▸ Task instructions: The number needed is how many lines of the data hold the string "Tyrannosaurus". Give that number and nothing more.

▸ Material for the task:
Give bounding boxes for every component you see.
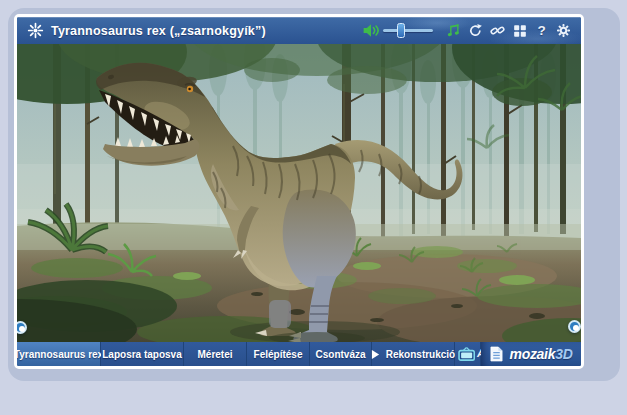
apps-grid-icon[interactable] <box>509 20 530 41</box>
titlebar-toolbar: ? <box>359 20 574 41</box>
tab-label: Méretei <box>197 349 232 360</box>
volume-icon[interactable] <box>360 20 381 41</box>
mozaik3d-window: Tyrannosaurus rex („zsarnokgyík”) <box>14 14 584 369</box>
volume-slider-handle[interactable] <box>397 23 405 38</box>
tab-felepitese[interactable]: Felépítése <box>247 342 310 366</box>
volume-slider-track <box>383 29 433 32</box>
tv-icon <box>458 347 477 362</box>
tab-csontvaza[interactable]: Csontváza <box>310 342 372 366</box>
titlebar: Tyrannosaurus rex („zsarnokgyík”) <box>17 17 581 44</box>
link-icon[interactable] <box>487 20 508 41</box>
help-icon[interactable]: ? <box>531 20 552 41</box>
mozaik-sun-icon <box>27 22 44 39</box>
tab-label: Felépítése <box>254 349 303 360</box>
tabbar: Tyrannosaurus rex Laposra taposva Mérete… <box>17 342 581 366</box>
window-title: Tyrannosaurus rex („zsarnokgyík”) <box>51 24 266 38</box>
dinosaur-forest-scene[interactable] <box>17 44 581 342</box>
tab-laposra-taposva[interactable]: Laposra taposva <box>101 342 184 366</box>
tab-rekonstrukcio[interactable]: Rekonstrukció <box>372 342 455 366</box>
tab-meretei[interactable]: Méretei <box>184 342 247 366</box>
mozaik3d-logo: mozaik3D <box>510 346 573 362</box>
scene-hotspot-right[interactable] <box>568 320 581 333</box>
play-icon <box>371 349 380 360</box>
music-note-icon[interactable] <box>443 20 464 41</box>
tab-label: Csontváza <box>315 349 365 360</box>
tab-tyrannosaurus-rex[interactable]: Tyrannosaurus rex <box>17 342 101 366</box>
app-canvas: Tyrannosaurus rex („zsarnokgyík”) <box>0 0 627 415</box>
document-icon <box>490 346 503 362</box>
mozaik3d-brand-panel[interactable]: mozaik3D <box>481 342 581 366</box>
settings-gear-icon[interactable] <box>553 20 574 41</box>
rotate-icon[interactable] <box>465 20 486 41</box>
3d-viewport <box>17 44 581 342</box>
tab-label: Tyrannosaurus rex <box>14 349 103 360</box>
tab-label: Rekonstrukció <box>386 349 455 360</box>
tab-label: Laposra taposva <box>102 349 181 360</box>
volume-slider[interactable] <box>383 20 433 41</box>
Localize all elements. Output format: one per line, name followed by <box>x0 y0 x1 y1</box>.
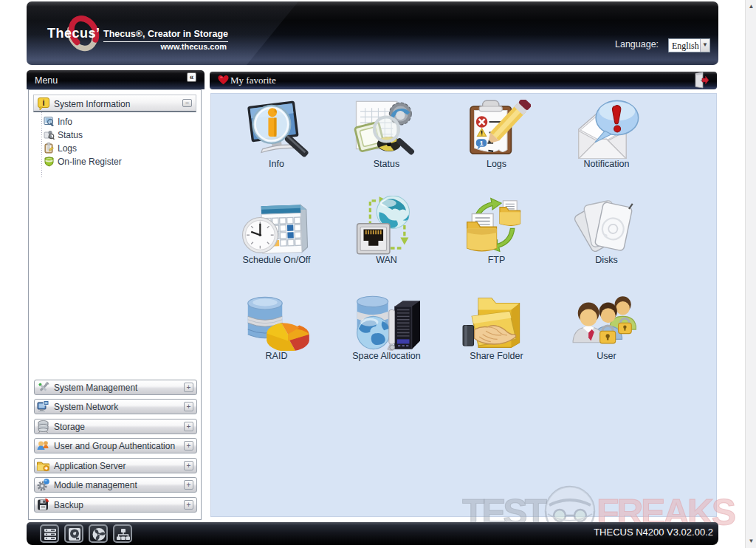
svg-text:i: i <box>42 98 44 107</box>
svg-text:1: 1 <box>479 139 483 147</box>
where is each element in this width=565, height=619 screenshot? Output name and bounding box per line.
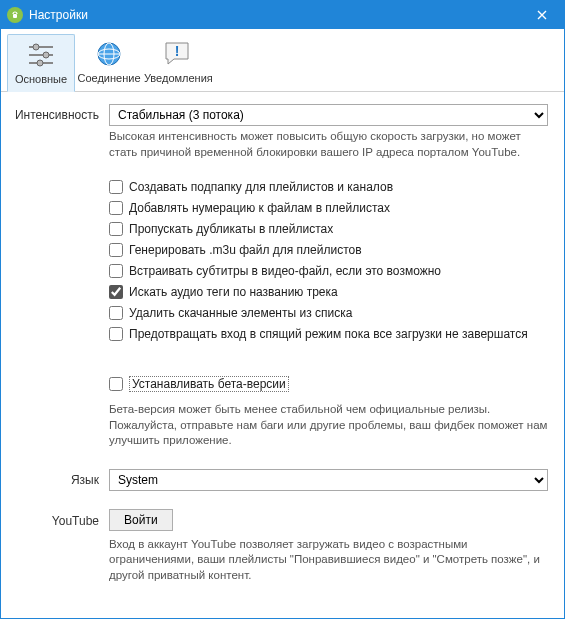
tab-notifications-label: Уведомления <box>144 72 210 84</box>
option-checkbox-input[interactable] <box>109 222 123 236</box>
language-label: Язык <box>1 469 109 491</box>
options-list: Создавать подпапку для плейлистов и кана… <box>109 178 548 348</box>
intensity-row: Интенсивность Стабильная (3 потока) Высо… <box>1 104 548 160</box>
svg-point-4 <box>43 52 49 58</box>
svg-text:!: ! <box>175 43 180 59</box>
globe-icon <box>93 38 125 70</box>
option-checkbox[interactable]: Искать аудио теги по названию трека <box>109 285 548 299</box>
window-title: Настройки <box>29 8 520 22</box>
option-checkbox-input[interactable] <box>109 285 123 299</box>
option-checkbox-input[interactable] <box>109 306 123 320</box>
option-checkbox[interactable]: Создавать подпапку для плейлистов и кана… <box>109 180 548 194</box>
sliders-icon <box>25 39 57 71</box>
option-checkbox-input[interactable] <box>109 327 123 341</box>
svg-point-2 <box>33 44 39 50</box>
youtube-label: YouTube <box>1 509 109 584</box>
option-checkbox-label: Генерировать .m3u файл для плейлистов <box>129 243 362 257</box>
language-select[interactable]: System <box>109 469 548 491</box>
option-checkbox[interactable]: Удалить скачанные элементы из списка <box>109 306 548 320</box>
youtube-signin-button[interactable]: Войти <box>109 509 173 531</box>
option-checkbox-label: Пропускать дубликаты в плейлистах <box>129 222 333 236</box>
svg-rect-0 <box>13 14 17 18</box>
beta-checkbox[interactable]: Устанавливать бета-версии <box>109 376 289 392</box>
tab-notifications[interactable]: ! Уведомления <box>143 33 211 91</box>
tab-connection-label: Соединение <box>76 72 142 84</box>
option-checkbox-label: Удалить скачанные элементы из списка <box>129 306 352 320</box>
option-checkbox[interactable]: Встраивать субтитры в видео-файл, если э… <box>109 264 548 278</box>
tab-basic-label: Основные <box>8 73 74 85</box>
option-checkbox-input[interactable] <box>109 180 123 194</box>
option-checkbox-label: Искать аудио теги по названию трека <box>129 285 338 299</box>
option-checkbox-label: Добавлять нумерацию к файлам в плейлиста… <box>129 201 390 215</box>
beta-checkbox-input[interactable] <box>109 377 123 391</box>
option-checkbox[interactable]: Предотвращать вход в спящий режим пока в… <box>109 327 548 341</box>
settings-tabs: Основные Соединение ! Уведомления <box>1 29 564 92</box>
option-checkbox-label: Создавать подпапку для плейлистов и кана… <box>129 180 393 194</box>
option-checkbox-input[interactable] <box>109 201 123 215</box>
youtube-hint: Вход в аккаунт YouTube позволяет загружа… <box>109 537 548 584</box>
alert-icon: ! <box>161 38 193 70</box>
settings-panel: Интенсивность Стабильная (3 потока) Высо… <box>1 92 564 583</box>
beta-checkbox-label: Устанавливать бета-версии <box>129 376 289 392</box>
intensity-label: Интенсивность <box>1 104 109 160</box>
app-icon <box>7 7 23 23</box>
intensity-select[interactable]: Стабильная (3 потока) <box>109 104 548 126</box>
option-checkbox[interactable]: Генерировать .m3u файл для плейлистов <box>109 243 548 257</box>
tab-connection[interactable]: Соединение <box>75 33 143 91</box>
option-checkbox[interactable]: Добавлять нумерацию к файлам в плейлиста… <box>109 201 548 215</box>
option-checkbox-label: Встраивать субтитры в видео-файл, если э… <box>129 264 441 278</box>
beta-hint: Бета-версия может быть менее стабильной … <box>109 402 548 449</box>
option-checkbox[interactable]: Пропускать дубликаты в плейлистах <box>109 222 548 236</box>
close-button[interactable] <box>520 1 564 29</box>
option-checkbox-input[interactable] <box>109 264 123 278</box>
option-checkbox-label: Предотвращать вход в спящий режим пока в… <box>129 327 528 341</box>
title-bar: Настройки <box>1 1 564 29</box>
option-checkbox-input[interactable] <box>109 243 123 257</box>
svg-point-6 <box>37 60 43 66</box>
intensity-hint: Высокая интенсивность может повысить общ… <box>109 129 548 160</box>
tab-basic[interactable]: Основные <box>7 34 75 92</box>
...
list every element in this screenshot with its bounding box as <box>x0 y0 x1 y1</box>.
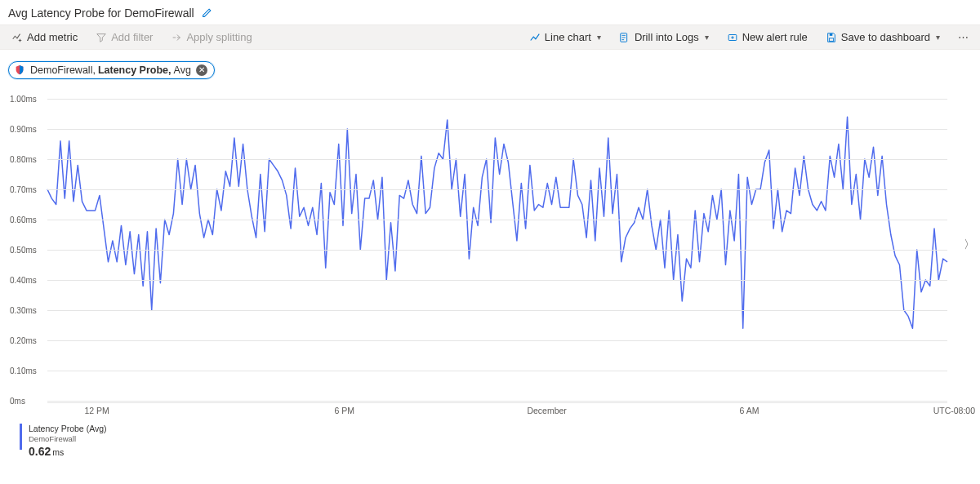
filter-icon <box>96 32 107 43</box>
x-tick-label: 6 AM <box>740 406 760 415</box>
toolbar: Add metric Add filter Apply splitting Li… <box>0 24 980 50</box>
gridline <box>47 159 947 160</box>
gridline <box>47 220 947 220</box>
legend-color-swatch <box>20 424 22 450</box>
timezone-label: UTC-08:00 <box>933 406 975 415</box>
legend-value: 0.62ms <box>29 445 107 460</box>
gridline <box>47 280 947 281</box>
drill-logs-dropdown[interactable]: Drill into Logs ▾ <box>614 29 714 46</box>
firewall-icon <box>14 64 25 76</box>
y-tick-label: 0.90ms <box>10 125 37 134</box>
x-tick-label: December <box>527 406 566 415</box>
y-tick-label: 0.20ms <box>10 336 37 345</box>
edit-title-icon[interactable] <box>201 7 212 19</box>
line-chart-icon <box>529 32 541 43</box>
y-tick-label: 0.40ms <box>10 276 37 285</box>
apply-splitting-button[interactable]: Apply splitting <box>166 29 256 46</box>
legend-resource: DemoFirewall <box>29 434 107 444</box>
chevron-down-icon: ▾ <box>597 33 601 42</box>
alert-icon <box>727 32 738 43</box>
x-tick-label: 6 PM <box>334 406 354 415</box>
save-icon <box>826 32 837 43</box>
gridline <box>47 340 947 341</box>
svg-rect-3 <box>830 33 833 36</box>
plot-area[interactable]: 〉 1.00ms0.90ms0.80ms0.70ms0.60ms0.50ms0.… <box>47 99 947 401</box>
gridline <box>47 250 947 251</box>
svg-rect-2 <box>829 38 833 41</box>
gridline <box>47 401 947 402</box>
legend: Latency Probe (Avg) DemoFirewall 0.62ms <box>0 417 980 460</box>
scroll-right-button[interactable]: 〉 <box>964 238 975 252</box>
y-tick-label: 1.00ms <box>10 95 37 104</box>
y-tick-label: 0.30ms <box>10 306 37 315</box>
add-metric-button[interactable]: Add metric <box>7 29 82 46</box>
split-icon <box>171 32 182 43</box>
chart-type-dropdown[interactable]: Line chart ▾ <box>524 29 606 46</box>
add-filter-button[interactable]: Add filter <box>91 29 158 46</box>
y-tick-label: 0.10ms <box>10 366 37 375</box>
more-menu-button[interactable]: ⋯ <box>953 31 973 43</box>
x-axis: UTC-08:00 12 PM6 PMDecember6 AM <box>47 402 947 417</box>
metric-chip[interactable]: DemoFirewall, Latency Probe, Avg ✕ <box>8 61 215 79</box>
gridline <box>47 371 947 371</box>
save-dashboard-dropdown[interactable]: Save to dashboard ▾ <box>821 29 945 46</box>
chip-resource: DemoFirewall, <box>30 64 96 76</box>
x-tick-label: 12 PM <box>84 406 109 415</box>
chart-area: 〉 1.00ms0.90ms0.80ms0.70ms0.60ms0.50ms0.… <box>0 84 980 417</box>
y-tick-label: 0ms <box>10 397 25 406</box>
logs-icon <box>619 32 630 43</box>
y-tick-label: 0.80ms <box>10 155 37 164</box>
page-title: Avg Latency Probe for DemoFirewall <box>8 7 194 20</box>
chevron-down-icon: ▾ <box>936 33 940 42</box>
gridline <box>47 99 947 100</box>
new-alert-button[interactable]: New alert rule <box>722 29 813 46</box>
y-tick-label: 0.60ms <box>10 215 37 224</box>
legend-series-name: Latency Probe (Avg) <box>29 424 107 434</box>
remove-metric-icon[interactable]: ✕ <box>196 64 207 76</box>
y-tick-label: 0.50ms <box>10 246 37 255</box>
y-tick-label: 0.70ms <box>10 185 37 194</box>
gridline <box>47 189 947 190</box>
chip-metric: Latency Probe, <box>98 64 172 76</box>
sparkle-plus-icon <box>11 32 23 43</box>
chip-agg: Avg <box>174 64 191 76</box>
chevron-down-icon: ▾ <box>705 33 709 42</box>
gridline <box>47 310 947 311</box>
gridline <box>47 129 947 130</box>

▸ Exercise output: 7